On March 9, 2026, CMS filed a Motion to Dismiss (CMS Motion) pursuant to 42 C.F.R. § 498.70(b) because Petitioner does not yet have a right to a hearing.  CMS states that because a reconsidered determination has not been issued, there is no appealable decision and, therefore, no right to a hearing.  CMS Motion at 1-2.  Petitioner has not filed a response, and the deadline for doing so has passed.  Standing Order ¶ 6.  Accordingly, CMS's Motion is ripe for adjudication.

CMS is correct that Petitioner does not yet have a right to a hearing before an ALJ.  CMS's revocation of a provider's Medicare enrollment is an "initial determination" that the provider may appeal by requesting CMS's reconsideration of the adverse determination.  42 C.F.R. §§ 498.3(a), (b)(17)(i); 498.5(l)(1).  Petitioner filed a reconsideration request, but CMS has yet to issue its reconsidered determination.  RFH at 1, 18.  Although Petitioner acknowledges that the applicable Part 498 regulations do not prescribe a timeframe for issuing a reconsidered determination, Petitioner notes that, under 42 C.F.R. § 405.970, a reconsideration contractor must issue a decision within 60 days.  RFH at 1 n.1.  However, the claims appeals process is distinct from the provider and supplier enrollment process.

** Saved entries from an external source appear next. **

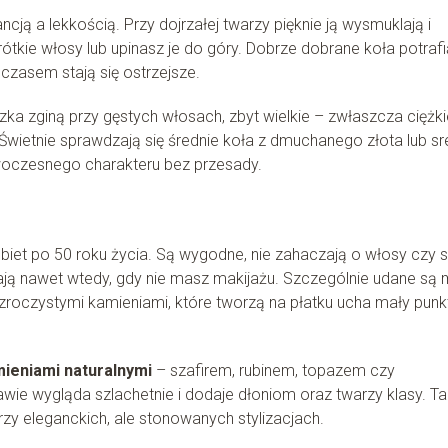
ją a lekkością. Przy dojrzałej twarzy pięknie ją wysmuklają i
tkie włosy lub upinasz je do góry. Dobrze dobrane koła potrafi
 czasem stają się ostrzejsze.
zka zginą przy gęstych włosach, zbyt wielkie – zwłaszcza ciężki
 Świetnie sprawdzają się średnie koła z dmuchanego złota lub sr
woczesnego charakteru bez przesady.
iet po 50 roku życia. Są wygodne, nie zahaczają o włosy czy s
ają nawet wtedy, gdy nie masz makijażu. Szczególnie udane są 
zezroczystymi kamieniami, które tworzą na płatku ucha mały punk
ieniami naturalnymi
– szafirem, rubinem, topazem czy
ie wygląda szlachetnie i dodaje dłoniom oraz twarzy klasy. Ta
przy eleganckich, ale stonowanych stylizacjach.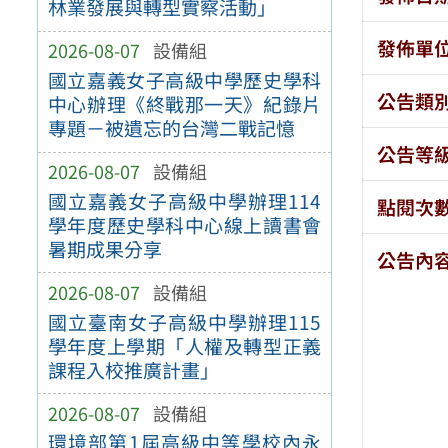
林業發展與轉型實察活動」
發佈單
2026-08-07
設備組
國立嘉義女子高級中學歷史學科
公告類
中心辦理《終戰那一天》紀錄片
專題－被遺忘的台灣二戰記憶
公告等
2026-08-07
設備組
國立嘉義女子高級中學辦理114
點閱次
學年度歷史學科中心線上讀書會
暑期成果分享
公告內
2026-08-07
設備組
國立臺南女子高級中學辦理115
學年度上學期「人權及轉型正義
課程入校推廣計畫」
2026-08-07
設備組
環境部第1屆高級中等學校內永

The Social Security Act authorizes the Secretary of Health and Human Services to establish regulations for enrolling providers and suppliers in the Medicare program.  42 U.S.C. § 1395cc(j)(1)(A).  The regulations provide that "[a] provider or supplier may appeal the initial determination . . . to revoke current billing privileges by following the procedures specified in part 498 of this chapter."  42 C.F.R. § 405.803.  Notably, and as Petitioner concedes, the regulations governing the enrollment appeals process do not impose any deadline by which CMS must issue a reconsidered determination following a timely request for reconsideration.  42 C.F.R. § 498.24.

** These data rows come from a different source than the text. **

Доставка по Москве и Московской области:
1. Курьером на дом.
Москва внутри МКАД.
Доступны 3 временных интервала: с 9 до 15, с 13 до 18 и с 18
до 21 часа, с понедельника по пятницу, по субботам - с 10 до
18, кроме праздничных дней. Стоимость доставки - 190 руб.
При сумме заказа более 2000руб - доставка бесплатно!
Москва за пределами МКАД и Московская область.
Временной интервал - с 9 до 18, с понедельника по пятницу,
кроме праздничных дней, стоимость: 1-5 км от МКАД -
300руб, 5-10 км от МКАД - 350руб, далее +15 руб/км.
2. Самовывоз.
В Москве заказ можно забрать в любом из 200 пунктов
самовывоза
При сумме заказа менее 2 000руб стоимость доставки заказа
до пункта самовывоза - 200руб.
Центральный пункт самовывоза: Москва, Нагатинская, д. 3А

Moreover, while the Part 405 regulations permit escalation1 beginning at the reconsideration level to ensure timely resolution of claims appeals, Part 498 requires exhaustion of administrative review and contains no mechanism allowing a provider to bypass reconsideration and proceed directly to ALJ review.  Compare 42 C.F.R. § 405.970(c)-(e) with 42 C.F.R. § 498.5(l).  The regulations require that a provider dissatisfied with an initial determination related to the revocation of Medicare billing privileges request reconsideration, and, if "dissatisfied with a reconsidered

Page 3

determination," seek a hearing before an ALJ.  42 C.F.R. § 498.5(l)(1), (2) (Emphasis added).

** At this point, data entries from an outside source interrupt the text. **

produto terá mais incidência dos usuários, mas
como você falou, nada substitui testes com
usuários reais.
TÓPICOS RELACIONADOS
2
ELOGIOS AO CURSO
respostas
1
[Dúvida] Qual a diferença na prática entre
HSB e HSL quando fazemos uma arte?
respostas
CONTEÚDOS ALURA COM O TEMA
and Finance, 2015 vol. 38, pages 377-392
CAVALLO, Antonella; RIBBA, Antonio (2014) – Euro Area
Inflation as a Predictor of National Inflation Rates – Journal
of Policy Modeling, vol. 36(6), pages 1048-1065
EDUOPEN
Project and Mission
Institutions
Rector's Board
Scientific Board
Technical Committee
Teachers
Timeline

The Board has long held that "the regulations plainly require that CMS or one of its contractors issue a 'reconsidered determination' before the affected party is entitled to request a hearing before an ALJ."  Rollington Ferguson, M.D., DAB No. 2949 at 3 (2019) (quoting Cap. Dist. Behav. Health Psychs., PLLC, DAB No. 2866 at 4 (2018) (quoting Hiva Vakil, M.D., DAB No. 2460 at 5 (2012))).  Because CMS has yet to issue a reconsidered determination, Petitioner does not yet have a right to request a hearing; therefore, I dismiss Petitioner's request for hearing.  42 C.F.R. § 498.70(b).

A dismissal of a request for a hearing is binding unless vacated by an administrative law judge or the Departmental Appeals Board.  42 C.F.R. § 498.71(b).  Petitioner may request that I vacate this dismissal.  Petitioner must file such a request within 60 days of receiving this order and show why there is good cause for me to vacate the dismissal.  See 42 C.F.R. § 498.72.

/s/

Debbie K. Nobleman Administrative Law Judge

  • 1

    Escalation refers to a case’s movement when it is advanced to the next level of appeal if an adjudicator does not act on the appeal within the statutory deadline.  67 Fed. Reg. 69,312, 69,328 (Nov. 15, 2002).  Under section 1869(c)(3)(C)(iii) of the Act and section 405.970(c), appellants who do not receive a reconsideration within the applicable decision-making timeframe have the right to escalate the appeal to an ALJ.  See, e.g., 74 Fed. Reg. 65,296, 65,311 (Dec. 9, 2009).